🌲 Chapitre 5.3 🌲

13 4 0
                                    

Eylinn et Ylendar quittent la chambre de Soarën pour s'installer face à face dans la pièce de vie. Tout d'abord parce qu'elle est la seule à ne disposer d'aucun accès direct à l'extérieur du Bosquet, ce qui les protègera des éventuelles oreilles indiscrètes. À cette heure de la nuit, ils ne courent certes pas beaucoup de risques, mais Ylendar se méfie des autres Maîtres, dont il sait que certains n'habitent pas si loin. Et aussi car d'ici, malgré la présence de Discorde, ils pourront immédiatement être avertis s'il se passe quoi que ce soit d'anormal avec Soarën. Ils ont d'ailleurs pris soin de laisser le rideau de sa chambre ouvert.

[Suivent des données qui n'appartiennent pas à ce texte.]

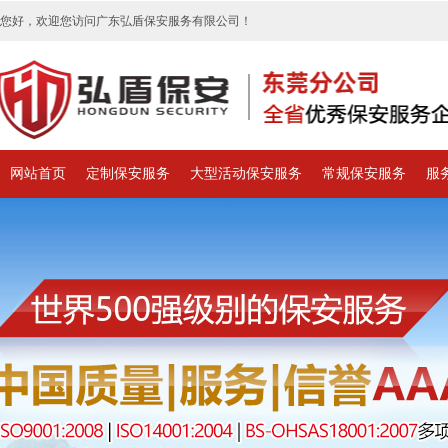
您好，欢迎您访问广东弘盾保安服务有限公司！
网站首页
定制保安服务
大型活动保安服务
常规保安服务
服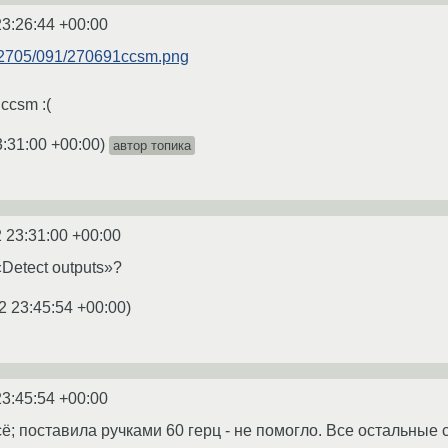
23:26:44 +00:00
2/2705/091/270691ccsm.png
ccsm :(
3:31:00 +00:00
)
автор топика
 23:31:00 +00:00
«Detect outputs»?
2 23:45:54 +00:00
)
23:45:54 +00:00
; поставила ручками 60 герц - не помогло. Все остальные сов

Ylendar raconte ainsi à Eylinn l'opposition farouche du Maître Enseignant Wythir Farleth, la proposition de surveillance qui a été votée à l'encontre de Soarën, mais aussi et surtout l'inquiétante légende des terres de l'Est que le Vénérable Viren Valrei leur a conté. Les yeux de la Préparatrice s'écarquillent peu à peu au fil de son récit, avant qu'elle ne proteste elle aussi à mi-voix :

— Je n'ai jamais entendu parler de cette légende. Et je suis persuadée que le Maître Enseignant non plus.

— Tu verras pourtant que demain midi, tous nos jeunes la connaîtront par cœur, présage sombrement Ylendar.

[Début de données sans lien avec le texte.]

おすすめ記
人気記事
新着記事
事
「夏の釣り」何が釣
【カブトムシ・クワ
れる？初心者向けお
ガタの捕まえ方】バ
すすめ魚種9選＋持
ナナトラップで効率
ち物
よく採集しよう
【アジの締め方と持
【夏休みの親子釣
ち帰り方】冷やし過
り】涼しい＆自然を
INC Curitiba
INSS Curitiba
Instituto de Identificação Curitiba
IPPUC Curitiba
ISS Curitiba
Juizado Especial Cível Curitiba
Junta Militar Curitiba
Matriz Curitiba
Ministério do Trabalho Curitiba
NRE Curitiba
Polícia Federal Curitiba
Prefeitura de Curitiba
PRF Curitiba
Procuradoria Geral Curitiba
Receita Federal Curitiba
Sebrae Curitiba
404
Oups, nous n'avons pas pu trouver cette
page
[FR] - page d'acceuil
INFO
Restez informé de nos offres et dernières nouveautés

— Tout cela me paraît... tellement insensé, souffle Eylinn en se levant pour boire un peu d'eau, toujours sous le choc. Même si je peux comprendre la peur des membres du Conseil, malheureusement. Moi aussi, je suis terrifiée. Mais plus pour Soa que pour le village, je dois l'avouer...

— C'est bien normal. Tu es sa mère, la rassure Ylendar avec un sourire tendre. Tu n'as pas à t'en vouloir de préférer ton fils aux autres... Je suis un Maître, et pourtant, lors du vote, j'ai suivi mon cœur pour tenter de le protéger. Et j'ai échoué, soupire-t-il en serrant les poings sous la table.

— Il n'est pas banni, c'est toujours ça. S'il ne se passe rien de problématique avec ses Compagnons, la surveillance établie par le Conseil devrait finir par s'estomper au fil des ans, non ?

— Je me méfie de cet imbécile de Wythir et de ses talents d'orateur, grommelle le Maître Artisan. Il serait capable d'en faire changer d'avis quelques-uns... Et même si tout se déroule bien, tu imagines de quelle manière les autres Elfes vont percevoir Soarën, désormais ?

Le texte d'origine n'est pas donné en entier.